Ron Briggs has represented District 4 as El Dorado County Supervisor for nearly eight years. District 4 includes the Georgetown Divide area, Coloma and north county. His term ends Jan. 1, 2015. He is currently a candidate for El Dorado County Treasurer-Tax Collector challenging seven-term incumbent C.L. Raffety, CPA.
Reached by phone Wednesday morning, Briggs acknowledged that “It’s not an easy thing, and it’s an involved story.”
“There are quite a few legal avenues to explore before (the scheduled sale date). But I’m worried, yes,” he said.

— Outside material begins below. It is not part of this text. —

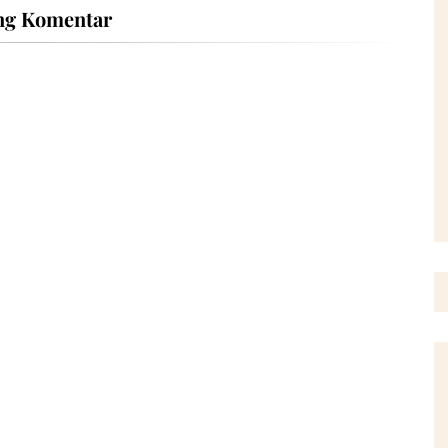
ng Komentar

Z&B Ranch, a Certified Organic Farm, is on about 42 acres and includes the family’s home, a barn and farm structures, he explained. Documents from the county Assessor’s Office show a 6,900-square-foot, four-bedroom, five-bathroom house built in 1998. The supervisor’s son Alex owns an additional 13 acres and manages the farm operations. Briggs’s parents live on an adjoining 47 acres. John Briggs, the supervisor’s father, is a former California assemblyman and state senator.
Considering next Tuesday’s election, Briggs said he hoped the issue would not be politicized between now and then. He added that he would have “no further comment” at this time.
Briggs has lost several investment properties to default within the past two years. In an unpublished interview last year, he acknowledged that his family had gotten in over their heads financially back before the recession began when the local economy was thriving.